June 14 (Bloomberg) -- Deputy Prime Minister Nick Clegg will say tackling Britain’s record deficit is the government’s top priority, as the independent budget office makes new forecasts that will be used for next week’s emergency budget.
“The extraordinary developments of the last few weeks in the euro zone matter enormously for the U.K.,” Clegg will say in a speech in London today, according to extracts released by his office. “Most immediately, they matter because the attitude of markets has changed. Markets have stopped believing that all European governments can service their debts.”
Echoing Clegg’s comments, Treasury officials said the U.K.’s underlying fiscal position is weak, suggesting Chancellor of the Exchequer George Osborne will stick to plans to reduce spending in the June 22 budget. The Conservative-Liberal Democrat coalition has warned the cuts will be the deepest since Margaret Thatcher was prime minister in the 1980s and will last longer than any other since World War II.
The Treasury officials said Osborne will focus on the size of the structural deficit to justify the need for greater fiscal austerity. The new Office for Budget Responsibility, headed by former Bank of England policy maker Alan Budd, will today provide a snapshot of the economy with new forecasts for both economic growth and the deficit.
The pound has fallen 10 percent against the dollar this year amid concern the government will struggle to fix the public finances.
Fitch Ratings said last week that Cameron needs to accelerate budget-deficit cuts to protect Britain’s top credit rating. It said the U.K. is lagging behind other European countries in publishing deficit-reduction plans as investor concerns over government debt loads increase, and that the increase in debt in Britain had been faster than in any other AAA-rated country.
“There is strong political momentum for early fiscal consolidation,” said Michael Saunders, chief Western European economist at Citigroup Inc. in London. “The economics of fiscal consolidation are far more favorable than a few quarters ago. A pessimistic OBR assessment would simply set the stage for bigger fiscal tightening.”
Osborne put Budd at the helm of the budget office last month to provide economic predictions that are independent of government in an effort to depoliticize the forecasting process. Britain’s deficit swelled to a postwar record of 11.1 percent of gross domestic product in the year through March.
The Treasury officials said that if Budd forecasts weaker growth this year and lower trend growth than his Labour predecessor as chancellor, Alistair Darling, that will lead Osborne to assume a larger structural deficit. A structural deficit will not narrow as the economy recovers and will require spending cuts or tax increases to correct it.

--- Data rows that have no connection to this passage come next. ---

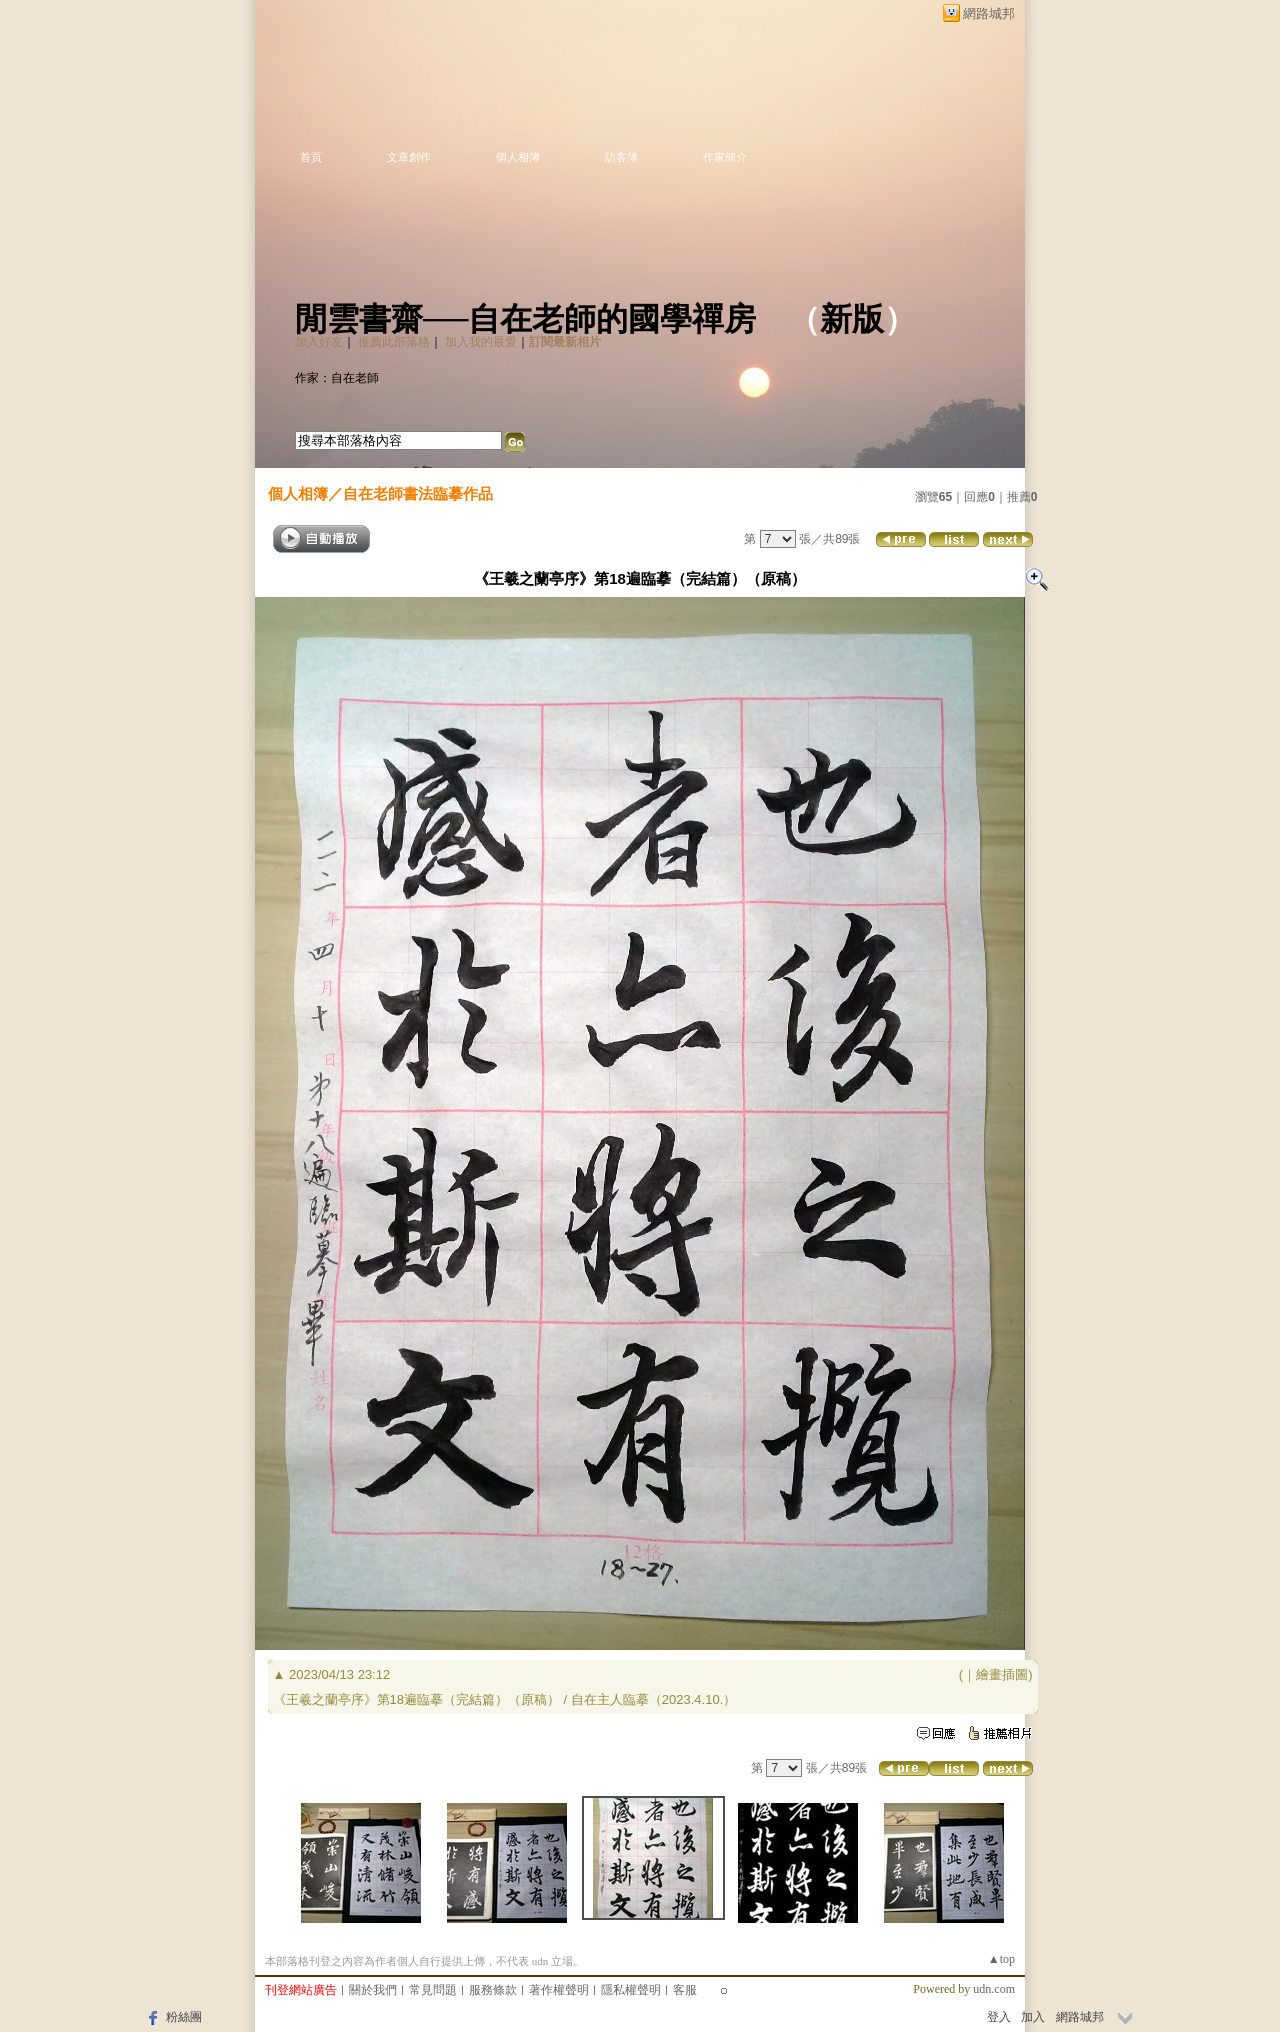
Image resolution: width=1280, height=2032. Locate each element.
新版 (852, 319)
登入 (999, 2017)
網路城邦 (989, 13)
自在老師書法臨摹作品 (418, 493)
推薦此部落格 (394, 342)
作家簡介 (725, 157)
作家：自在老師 (337, 378)
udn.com (994, 1989)
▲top (1001, 1959)
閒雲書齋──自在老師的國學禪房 (525, 319)
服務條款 (493, 1990)
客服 (685, 1990)
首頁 (311, 157)
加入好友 (319, 342)
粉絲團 (184, 2017)
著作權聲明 (559, 1990)
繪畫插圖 (1002, 1674)
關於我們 (373, 1990)
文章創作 (409, 157)
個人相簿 (518, 157)
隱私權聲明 (631, 1990)
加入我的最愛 (481, 342)
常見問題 (433, 1990)
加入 (1033, 2017)
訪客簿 (621, 157)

In his last budget in March, before Labour lost the May 6 election, Darling said the economy would expand by as much as 3.5 percent this year and next. He also assumed the long-term growth average of 2.75 percent.
The six-week-old coalition is pinning the blame for the size of the deficit on Labour, which ruled Britain for 13 years. Gordon Brown was chancellor in Tony Blair’s government for 10 years before taking over as prime minister in 2007.
Prime Minister David Cameron said last week Brown left the public finances in a worse state than he anticipated and warned that the squeeze to come will “affect every single person in our country.” Darling said in March Britain would post a 167 billion-pound ($243 billion) deficit this fiscal year.
Labour Party officials said Osborne is wrong to focus on the structural deficit, arguing there is no certainty about its size. The opposition is urging Osborne to take into account a 10 billion-pound narrowing of the budget shortfall since Darling’s March budget to soften the planned cuts to public spending. The officials said Labour is concerned Osborne is preparing the ground for an increase in value-added tax, a levy on sales, from 17.5 percent.
“If it turns out that borrowing is lower than I thought, then that puts a completely different complexion on things,” Darling said in an interview with the Guardian newspaper published June 12. He said that Osborne “is exaggerating the scale of the difficulties we face in order to justify the things he has wanted to do anyway.”
Budd’s office today will break with Treasury tradition and publish the growth forecast it sees as most likely, alongside a fan chart which reflects the probability of missing that target. The change aligns the government’s forecasting practices with the Bank of England’s. Previously, the Treasury published a numerical range to reflect its view.
Budd’s forecast document, due to be more than 80 pages long, will also provide greater detail of the economic assumptions that underpin its predictions, stretching out over the full five-year forecast period.
The budget office will also include quarterly growth forecasts for this year and next and will include the effects of Private Finance Initiative borrowing on Britain’s debt.
Separately, the British Chambers of Commerce said today that Osborne should abandon his pledge to protect spending on the U.K. health service and development aid in his emergency budget. London Mayor Boris Johnson called on Osborne to keep to spending commitments on the capital’s infrastructure, including upgrades to the Underground subway system and construction of the planned Crossrail train service.
Osborne has already found more than 6 billion pounds in savings and is looking for further reductions to curb the budget shortfall. Defense Secretary Liam Fox yesterday refused to rule out cuts in military personnel, while Justice Secretary Kenneth Clarke told Sky News that “we cannot afford” to keep paying legal aid at current levels.